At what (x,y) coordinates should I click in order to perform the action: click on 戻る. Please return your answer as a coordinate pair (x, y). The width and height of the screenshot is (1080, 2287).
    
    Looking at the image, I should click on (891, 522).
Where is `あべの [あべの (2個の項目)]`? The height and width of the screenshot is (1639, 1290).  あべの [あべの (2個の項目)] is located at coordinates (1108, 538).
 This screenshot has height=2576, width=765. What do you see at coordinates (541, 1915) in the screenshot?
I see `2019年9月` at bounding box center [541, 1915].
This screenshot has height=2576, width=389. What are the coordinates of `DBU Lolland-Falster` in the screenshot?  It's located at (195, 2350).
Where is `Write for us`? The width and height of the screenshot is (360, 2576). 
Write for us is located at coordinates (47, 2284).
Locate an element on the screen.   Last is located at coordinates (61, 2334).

___

Find "is (360, 2576)." in the data above, then repeat that line and all lines after it exactly, ending with the final line.

Where is `Write for us`? The width and height of the screenshot is (360, 2576). 
Write for us is located at coordinates (47, 2284).
Locate an element on the screen.   Last is located at coordinates (61, 2334).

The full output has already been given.